Entre gargalhadas e assombro, fui percorrendo os conselhos que eram publicados nas revistas femininas dos anos 1950 e 1960 e voltados às jovens daquela época. Alguns deles estão reproduzidos Na Folha Online de 11 out. 2017. Não há como ler e não pensar em uma diversidade de comentários a cada um deles.
– Não se deve irritar o homem com ciúmes e dúvidas. (Jornal das Moças, 1957)
Fiquei pensando: e se o homem se irritasse sozinho? E se ele fosse ciumento e se irritasse facilmente? Ah, claro! Agora entendi: a culpa seria sempre da mulher.
– Se desconfiar da infidelidade do marido, a esposa deve redobrar seu carinho e provas de afeto. (Revista Claudia, 1962)
Nuossa! Como é mesmo? Ah, sim! Entendi: era uma época em que o casamento era o emprego para a mulher. Assim como hoje, quando percebemos o risco de demissão, redobramos nossa carga de trabalho e dedicação.
– A desordem em um banheiro desperta no marido a vontade de ir tomar banho fora de casa. (Jornal das Moças, 1945)
Em outras palavras: quando o marido sair do banho e deixar o banheiro em desordem, a mulher deve arrumá-lo imediatamente!
– A mulher deve fazer o marido descansar nas horas vagas, nada de incomodá-lo com serviços domésticos. (Jornal das Moças, 1959)
Até que faz sentido… Se o homem era o cavalo que carregava o peso da subsistência para dentro de casa, não faria sentido desgastá-lo para carregar um balde de água da lavanderia para a cozinha, não é mesmo?
– Se o seu marido fuma, não arrume briga pelo simples fato de cair cinzas no tapete. Tenha cinzeiros espalhados por toda casa. (Jornal das Moças, 1957)
Sabe o que essa recomendação me fez lembrar? A recomendação que nos dão quanto aos nossos pets: “se o seu gato faz xixi pela casa, não brigue com ele. Espalhe caixinhas de areia por todos os cantos”.
– A mulher deve estar ciente de que dificilmente um homem pode perdoar uma mulher por não ter resistido às experiências pré-nupciais, mostrando que era perfeita e única, exatamente como ele a idealizara. (Revista Claudia, 1962)
Um dos traços da transação comercial caracterizada pelo casamento (principalmente naquela época): a garantia do produto lacrado.
– Mesmo que um homem consiga divertir-se com sua namorada ou noiva, na verdade ele não irá gostar de ver que ela cedeu. (Revista Querida,1954)
Parece-me que os homens se divertiam tentando se divertir com as mulheres. E, se conseguissem se divertir, deixava de ficar divertido. Puxa, que complicado!
– O noivado longo é um perigo. (Revista Querida, 1953)

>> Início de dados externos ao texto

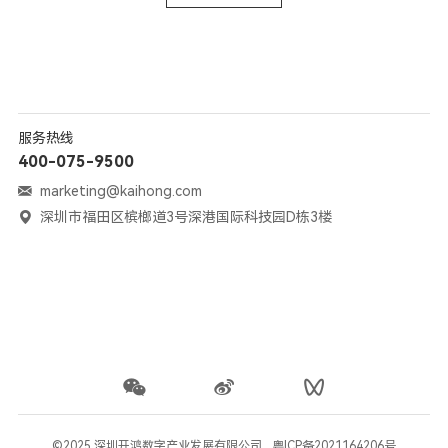
服务热线
400-075-9500
marketing@kaihong.com
深圳市福田区槟榔道3号深港国际科技园D栋3楼
©2025 深圳开鸿数字产业发展有限公司
粤ICP备2021164206号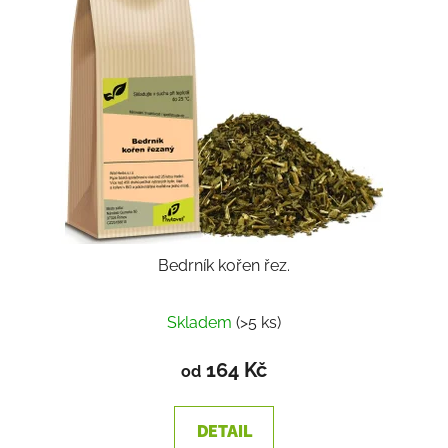
Bedrník kořen řez.
Průměrné
Skladem
(>5 ks)
hodnocení
produktu
164 Kč
od
je
3,5
DETAIL
z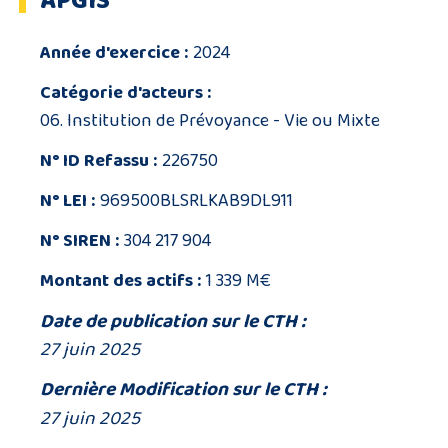
APGIS
Année d'exercice :
2024
Catégorie d'acteurs :
06. Institution de Prévoyance - Vie ou Mixte
N° ID Refassu :
226750
N° LEI :
969500BLSRLKAB9DL911
N° SIREN :
304 217 904
Montant des actifs :
1 339 M€
Date de publication sur le CTH :
27 juin 2025
Dernière Modification sur le CTH :
27 juin 2025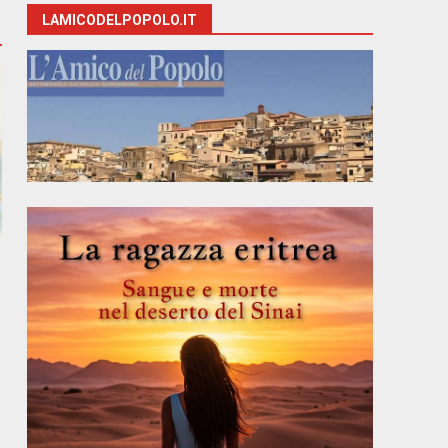
LAMICODELPOPOLO.IT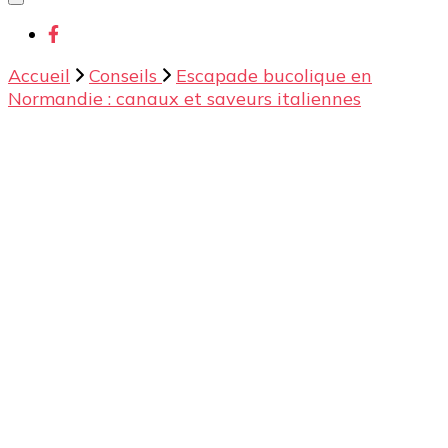
chose ?
Accueil
Conseils
Escapade bucolique en
Normandie : canaux et saveurs italiennes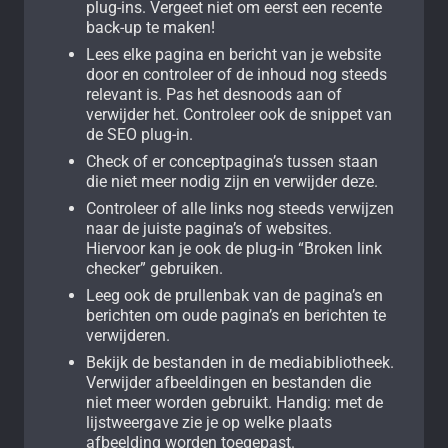
plug-ins. Vergeet niet om eerst een recente
back-up te maken!
Lees elke pagina en bericht van je website
door en controleer of de inhoud nog steeds
relevant is. Pas het desnoods aan of
verwijder het. Controleer ook de snippet van
de SEO plug-in.
Check of er conceptpagina’s tussen staan
die niet meer nodig zijn en verwijder deze.
Controleer of alle links nog steeds verwijzen
naar de juiste pagina’s of websites.
Hiervoor kan je ook de plug-in “Broken link
checker” gebruiken.
Leeg ook de prullenbak van de pagina’s en
berichten om oude pagina’s en berichten te
verwijderen.
Bekijk de bestanden in de mediabibliotheek.
Verwijder afbeeldingen en bestanden die
niet meer worden gebruikt. Handig: met de
lijstweergave zie je op welke plaats
afbeelding worden toegepast.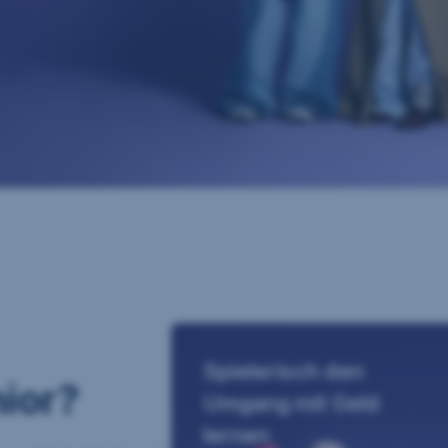
Spielerisch den
ior?
Umgang mit Geld
lernen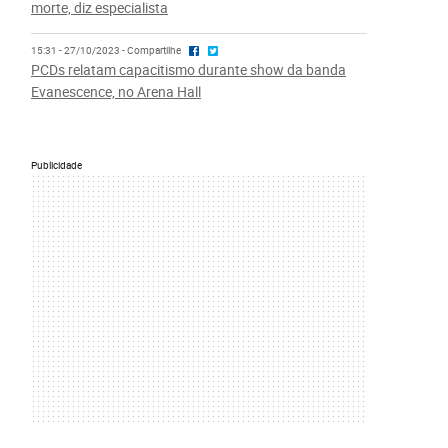
morte, diz especialista
15:31 - 27/10/2023 - Compartilhe
PCDs relatam capacitismo durante show da banda
Evanescence, no Arena Hall
Publicidade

Hoje, continua sendo perigoso: conhecer demais o outro pode nos levar a não querer muita convivência…
– É fundamental manter sempre a aparência impecável diante do marido. (Jornal da Moças, 1957)
Olha, na verdade, acho que isso deveria valer até hoje, em reciprocidade. Ninguém merece ver o amor de sua vida com moleton e crocks.
Por mais que os movimentos feministas já tenham conquistado muitos direitos às mulheres, sei que ainda temos, na cultura brasileira, fortíssimas reminiscências do machismo e do patriarcalismo. Então, fiquei curiosa para saber como seriam as reações dos brasileiros – conforme idade, gênero, regionalidade e classe social – aos conselhos no Jornal das Moças; coluna publicada na Revista Cláudia e na Revista Querida dos anos 1940, 1950 e 1960.
Qual é a sua reação ao ler as recomendações apresentadas? Que tal escrever ao Confrariando e registrar seu comentário?
Eu acho que não se pode deixar de levar em conta o contexto cultural da época. Não estou dizendo que fosse certo, mas não dá para voltar no tempo e falar para o Pizarro que os Incas tinham direitos humanos, que ele devia respeitar a cultura deles...Imaginou a cara do Pizarro? Sempre o foco foi no conquistar e essa é a vitória. Os bravos defensores? Só são chamados de bravos porque a derrota soou como vitória da coragem, não? Uma mulher conquistar um homem? Kd a vitória? Quem é a mulher para tirar do homem essa sensação? Fico pensando na mulher querendo divertir-se também, mas contendo-se, submetida ao conceito dúbio de divertimento do homem. O conquistador.
A cultura: a mãe do atar e do desatar... Ela deve sim sempre ser vista porque está sempre nos vendo. Os jogos entre sexos são antiquíssimos e, não por isso, deixam de ser questionáveis. Até que ponto é saudável nos divertirmos em função do outro...? Pois é, caríssimo Jaylei: as reflexões devem ser feitas com coragem e discernimento.